Copy each line of the records below that mentions the word "младенца".

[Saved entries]
---

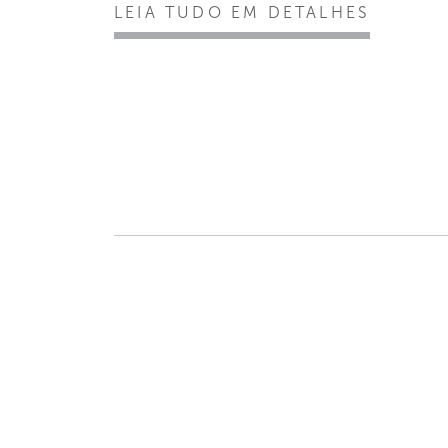
LEIA TUDO EM DETALHES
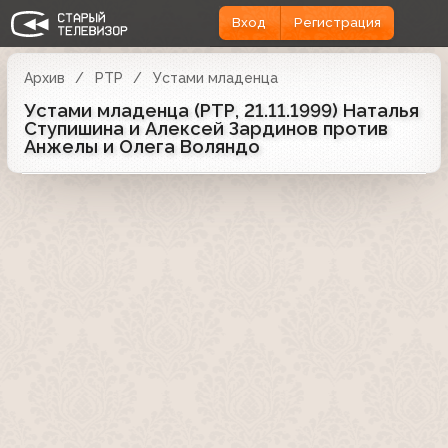
Вход
Регистрация
Архив
РТР
Устами младенца
Устами младенца (РТР, 21.11.1999) Наталья
Ступишина и Алексей Зардинов против
Анжелы и Олега Воляндо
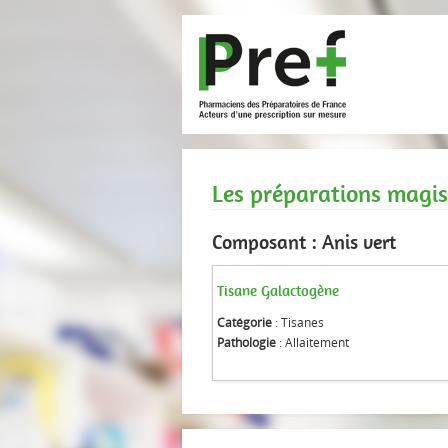
Les préparations magis
Composant : Anis vert
Tisane Galactogène
Catégorie
: Tisanes
Pathologie
: Allaitement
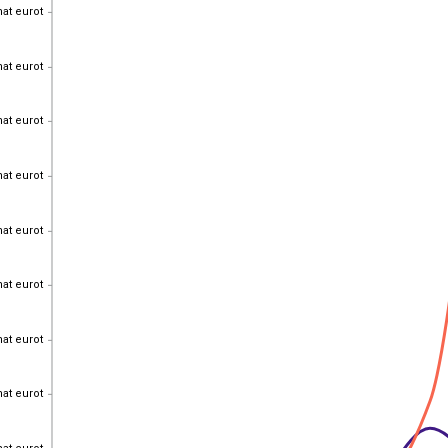
hat eurot
hat eurot
hat eurot
hat eurot
hat eurot
hat eurot
hat eurot
hat eurot
hat eurot
hat eurot
hat eurot
hat eurot
hat eurot
hat eurot
hat eurot
hat eurot
hat eurot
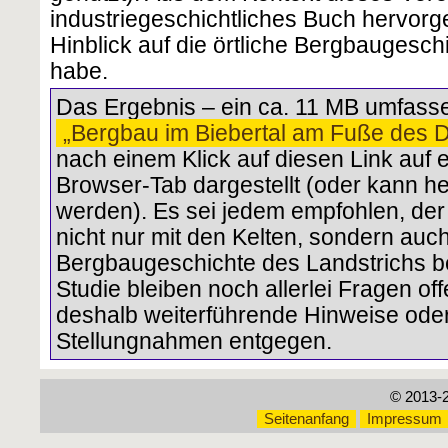
industriegeschichtliches Buch hervorg
Hinblick auf die örtliche Bergbaugesc
habe.
Das Ergebnis – ein ca. 11 MB umfa
„Bergbau im Biebertal am Fuße des 
nach einem Klick auf diesen Link auf
Browser-Tab dargestellt (oder kann h
werden). Es sei jedem empfohlen, de
nicht nur mit den Kelten, sondern auch
Bergbaugeschichte des Landstrichs bef
Studie bleiben noch allerlei Fragen o
deshalb weiterführende Hinweise oder
Stellungnahmen entgegen.
© 2013-
Seitenanfang
Impressum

---

§ Exercise result
Устами младенца
Устами младенца (РТР, 21.11.1999) Наталья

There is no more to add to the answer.